Provided data:
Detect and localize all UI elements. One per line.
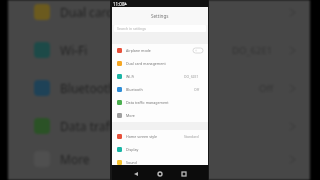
staticText: Home screen style [126, 134, 158, 139]
staticText: Data traffic [60, 118, 123, 134]
staticText: Wi-Fi [126, 74, 135, 79]
staticText: Off [194, 87, 199, 92]
button[interactable]: Home screen style [112, 130, 208, 143]
button[interactable]: Data traffic management [112, 96, 208, 109]
staticText: Airplane mode [126, 48, 151, 53]
staticText: More [126, 113, 135, 118]
button[interactable]: Dual card m [8, 0, 310, 31]
button[interactable]: Recents [178, 168, 190, 180]
staticText: 11:08 [113, 1, 125, 7]
button[interactable]: Dual card management [112, 57, 208, 70]
staticText: Dual card management [126, 61, 166, 66]
button[interactable]: Back [130, 168, 142, 180]
staticText: Data traffic management [126, 100, 169, 105]
staticText: Wi-Fi [60, 42, 88, 58]
button[interactable]: Wi-Fi [112, 70, 208, 83]
button[interactable]: Bluetooth [8, 69, 310, 107]
button[interactable]: More [8, 145, 310, 173]
staticText: More [60, 151, 90, 167]
button[interactable]: Bluetooth [112, 83, 208, 96]
button[interactable]: Data traffic [8, 107, 310, 145]
staticText: DO_62E1 [184, 74, 199, 79]
staticText: Display [126, 147, 139, 152]
staticText: Search in settings [117, 26, 147, 31]
button[interactable]: Airplane mode [112, 44, 208, 57]
button[interactable]: Sound [112, 156, 208, 169]
staticText: Settings [151, 13, 169, 19]
staticText: Dual card m [60, 4, 129, 20]
staticText: Bluetooth [60, 80, 116, 96]
button[interactable]: More [112, 109, 208, 122]
button[interactable]: Search in settings [114, 25, 206, 32]
staticText: Standard [184, 134, 199, 139]
staticText: Sound [126, 160, 137, 165]
button[interactable]: Wi-Fi [8, 31, 310, 69]
staticText: Bluetooth [126, 87, 143, 92]
button[interactable]: Display [112, 143, 208, 156]
button[interactable]: Home [154, 168, 166, 180]
button[interactable]: Airplane mode toggle [193, 48, 203, 53]
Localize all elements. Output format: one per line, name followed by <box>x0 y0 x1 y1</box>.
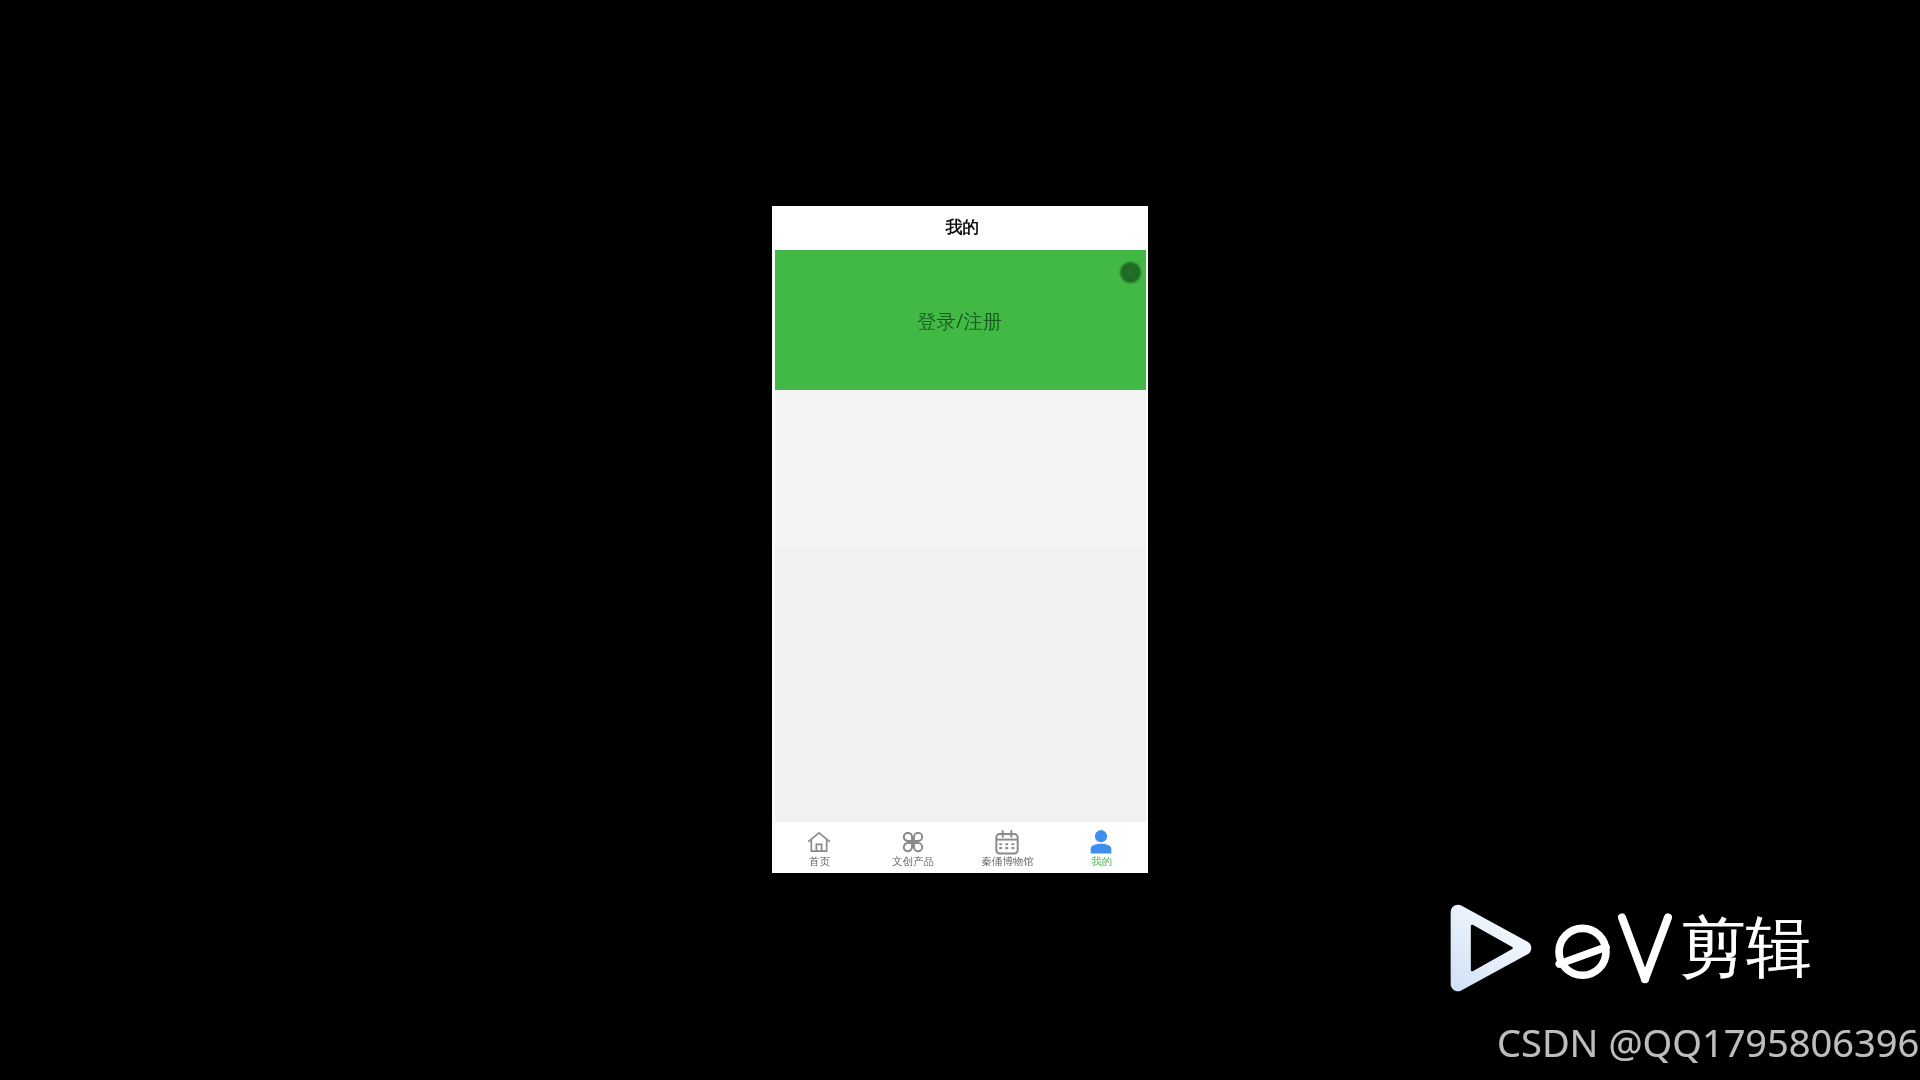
staticText: 首页 <box>809 855 830 868</box>
button[interactable]: 文创产品 <box>866 822 960 873</box>
staticText: 我的 <box>945 217 979 238</box>
staticText: CSDN @QQ1795806396 <box>1497 1016 1920 1068</box>
button[interactable]: Settings <box>1119 261 1142 284</box>
button[interactable]: 秦俑博物馆 <box>960 822 1054 873</box>
staticText: 我的 <box>1091 855 1112 868</box>
button[interactable]: 我的 <box>1054 822 1148 873</box>
staticText: 文创产品 <box>892 855 934 868</box>
staticText: 登录/注册 <box>917 307 1003 334</box>
staticText: 秦俑博物馆 <box>981 855 1034 868</box>
button[interactable]: 登录/注册 <box>772 250 1148 390</box>
staticText: 剪辑 <box>1680 906 1812 989</box>
button[interactable]: 首页 <box>772 822 866 873</box>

About this task:
Your job is to repeat every entry exactly, keeping all pictures out of the copy.

Exercise response:
Detect and localize all UI elements. One per line.
staticText: Home screen style [126, 134, 158, 139]
staticText: Data traffic [60, 118, 123, 134]
staticText: Wi-Fi [126, 74, 135, 79]
staticText: Off [194, 87, 199, 92]
button[interactable]: Home screen style [112, 130, 208, 143]
button[interactable]: Data traffic management [112, 96, 208, 109]
staticText: Airplane mode [126, 48, 151, 53]
staticText: More [126, 113, 135, 118]
button[interactable]: Dual card m [8, 0, 310, 31]
button[interactable]: Recents [178, 168, 190, 180]
staticText: 11:08 [113, 1, 125, 7]
button[interactable]: Dual card management [112, 57, 208, 70]
staticText: Dual card management [126, 61, 166, 66]
button[interactable]: Back [130, 168, 142, 180]
staticText: Data traffic management [126, 100, 169, 105]
staticText: Wi-Fi [60, 42, 88, 58]
button[interactable]: Wi-Fi [112, 70, 208, 83]
button[interactable]: Bluetooth [8, 69, 310, 107]
button[interactable]: More [8, 145, 310, 173]
staticText: More [60, 151, 90, 167]
button[interactable]: Bluetooth [112, 83, 208, 96]
button[interactable]: Data traffic [8, 107, 310, 145]
staticText: DO_62E1 [184, 74, 199, 79]
staticText: Display [126, 147, 139, 152]
staticText: Search in settings [117, 26, 147, 31]
button[interactable]: Airplane mode [112, 44, 208, 57]
button[interactable]: Sound [112, 156, 208, 169]
staticText: Settings [151, 13, 169, 19]
staticText: Dual card m [60, 4, 129, 20]
staticText: Bluetooth [60, 80, 116, 96]
button[interactable]: More [112, 109, 208, 122]
button[interactable]: Search in settings [114, 25, 206, 32]
staticText: Standard [184, 134, 199, 139]
staticText: Sound [126, 160, 137, 165]
button[interactable]: Wi-Fi [8, 31, 310, 69]
staticText: Bluetooth [126, 87, 143, 92]
button[interactable]: Display [112, 143, 208, 156]
button[interactable]: Home [154, 168, 166, 180]
button[interactable]: Airplane mode toggle [193, 48, 203, 53]
Localize all elements. Output format: one per line, name followed by <box>x0 y0 x1 y1</box>.
staticText: 首页 <box>809 855 830 868</box>
button[interactable]: 文创产品 <box>866 822 960 873</box>
staticText: 我的 <box>945 217 979 238</box>
staticText: CSDN @QQ1795806396 <box>1497 1016 1920 1068</box>
button[interactable]: Settings <box>1119 261 1142 284</box>
button[interactable]: 秦俑博物馆 <box>960 822 1054 873</box>
staticText: 我的 <box>1091 855 1112 868</box>
button[interactable]: 我的 <box>1054 822 1148 873</box>
staticText: 文创产品 <box>892 855 934 868</box>
staticText: 登录/注册 <box>917 307 1003 334</box>
staticText: 秦俑博物馆 <box>981 855 1034 868</box>
button[interactable]: 登录/注册 <box>772 250 1148 390</box>
staticText: 剪辑 <box>1680 906 1812 989</box>
button[interactable]: 首页 <box>772 822 866 873</box>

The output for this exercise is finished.